Plants will begin to creep up using the minerals left from the dead, then flowers. It will be ten million years before trees will return, but they will. Oceans will stir again with life, and amphibians will spread happily across shorelines. Once more, the air will hum with insects. Reptiles will emerge and with more confidence this time. Although they have to wait their turn, they will soon inherit the Earth.
Our fourth extinction primarily holds a message of hope, simply because it became possible.
It is brutal when it comes, again with tortured volcanic eruptions and soaring atmospheric carbon dioxide. But this time our planet has already seen worse and, after the Permian, she can survive anything
If there’s anything we can learn from our planet’s troubled past, it’s that life is fragile. It exists only transiently, within a delicate balance of circumstance. If the scales are tipped, it will slip away, as naturally as a handful of dry sand. Humans may be intelligent, collaborative and inventive, but we must remember that we are not exempt from this fragility. Survival is the exception, not the rule.
For those of us in the western world, it might hard to believe that we are on the brink of a climatic apocalypse when everything feels so very normal. The morning radio show still comes on every day, the rush-hour traffic is still awful, the politicians are still bickering. There are still advertising campaigns, excel spreadsheets, reality TV shows. Surely such monotony is incompatible with the imminent arrival of the ‘end of the world’. The illusion of safety is only dispelled temporarily by poignant interruptions: the odd sensation of opening the curtains to a February heatwave, news of yet another tropical storm on the other side of the world, a particularly honest and saddening nature documentary. Such confrontations with our bleak prognosis might unnerve us, but they can always be cast from our minds as we focus on more trivial but immediate concerns.
And yet there are so many that have already been profoundly impacted by climate change. The islanders of Kiribati have watched in desperate sadness as their home of many centuries disappeared under water.
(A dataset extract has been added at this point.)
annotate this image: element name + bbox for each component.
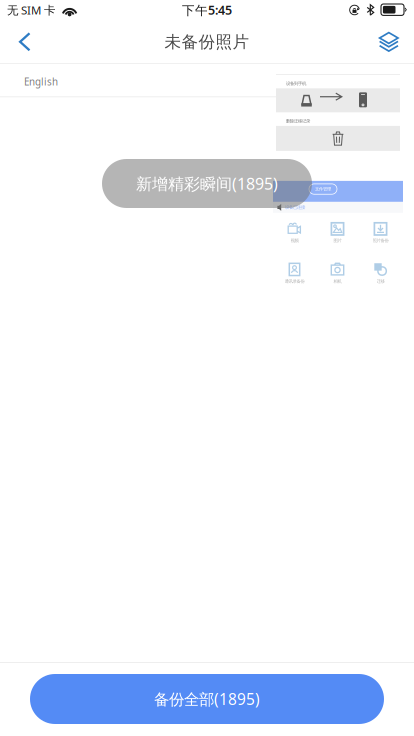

Schoolchildren in the breathtaking but increasingly deadly Mekong delta are drawing flood scenes with their crayons.
It is not coming, it is already here.
So for these communities now, and for all of us later, we must do what is in our power to be more considerate tenants of Mother Earth. Like parasites, we have crawled arrogantly across her skin. We fight, we ravage, we exploit, and we forget that when we become too much of a nuisance we will simply be shrugged off. Even the rhetoric around climate action fails to remind us of this fact, that it is not our planet that needs saving, it is us. Earth has survived tragedy and she will again, but many species have perished along the way, Homo sapien could easily just be another name on this exceptionally long list.
The hallmarks of modern life, which to us might seem so eternal, could be gone as quickly as they came: no more rush-hour traffic, no more advertising campaigns, no more bickering politicians. It would take only 25000 years, a blink of an eye in planetary terms, for all traces of our presence here to be erased, bar just a few resilient plastics. The strange legacy of a species that paved its own cold road to extinction, and could do nothing but whimper when the moment finally came.